Our hostel in Parugia was cheap, massive, had an amazing view of the town from its balcony, was immaculately clean and had a funny old man running it (that took 40 minutes to check the four of us in as he checked our passports and stuffed around doing something that I’m sure he thought was important but only seemed to make everything slower). It was also strict, with a cleaning lock-out from 9:30am until 4pm, the kitchen open from 7:30pm until 10pm, the balcony and upstairs area closed at 12am and a lockout at 1am. We called it the Hitler Hostel.
Parugia’s another university town. It’s beautiful and has a vibe similar to Bordeaux. We went exploring up and down the main street on the Saturday night when we arrived, nearly drowning in the sea of young people who seemed to only be walking up and down the road, eating gelato or sitting on the massive set of steps in front of some building that I never determined the purpose of.
We decided to treat ourselves to some pizza and beer on our own set of stairs before we practically crashed in our beds from travel exhaustion. It was probably a good thing that the curfew was 1am as it meant we made the effort to get to sleep earlier than we had been for the last few nights due to partying in Riomaggiore.
Kate’s Lonely Planet had a few suggestions for activies to try in Parugia for the next day. We ignored them and spent time sleeping in the shade by a church while a wedding went underway, then Al and I shared a big fat pizza then had a quiet beer from a vantage point overlooking another part of town. We thought the drunken South American we’d all met on the bus during the day who continued to try speaking to us even though we told him we couldn’t understand him would be the only oddball we’d run into. To our delight, Al and I got to witness an older man who’d come to the same overlook for a peaceful read in the shade. Unfortunately for him, he couldn’t begin without a cigarette. He cheerily walked up to every single invidiual that passed by and did his best to beg for a freebie but time and time again he was refused a nicotine hit. Eventually, after spying two young girls who’d just sat down and lit up, he snuck up towards them using trees as cover until he casually walked past them and asked for a cigarette like it was sheer coincidence that they’d ever met. A little scared, the girls gave in to his request and lit him up. He sat down and contently read, never again bothering to move the whole time we were there.

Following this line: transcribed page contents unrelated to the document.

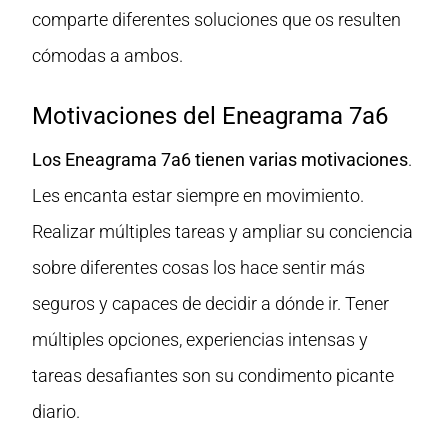
comparte diferentes soluciones que os resulten
cómodas a ambos.
Motivaciones del Eneagrama 7a6
Los Eneagrama 7a6 tienen varias motivaciones
.
Les encanta estar siempre en movimiento.
Realizar múltiples tareas y ampliar su conciencia
sobre diferentes cosas los hace sentir más
seguros y capaces de decidir a dónde ir. Tener
múltiples opciones, experiencias intensas y
tareas desafiantes son su condimento picante
diario.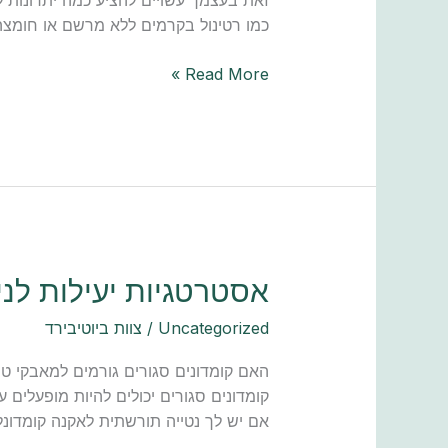
זאת בעצמך עשויים להציע כמה יתרונות ל
כמו רטינול בקרמים ללא מרשם או חומצה 
Read More »
אסטרטגיות
אסטרטגיות יעילות לני
יעילות
Uncategorized
/
צוות ביוטיבירד
לניהול
קומדונים
האם קומדונים סגורים גורמים למאבקי טיפ
סגורים
קומדונים סגורים יכולים להיות מופעלים ע
אם יש לך נטייה תורשתית לאקנה קומדונל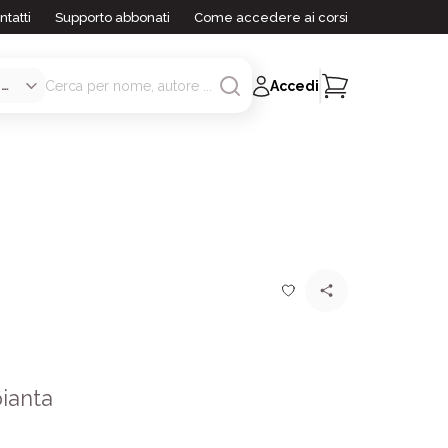
ntatti
Supporto abbonati
Come accedere ai corsi
Accedi
ianta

That evening we all ended up drinking beers on the balcony in front of the amazing view. More people from the hostel ended up joining us and by accident we’d started a mini party. We chatted away the hours with more Americans, Swedes and Brits until midnight when we were kicked off the floor. I’d polished off the perfect amount of 660mL, 0.90 and 1 Euro beers so I walked up and back on the main street to clear my head and made it into bed before the curfew.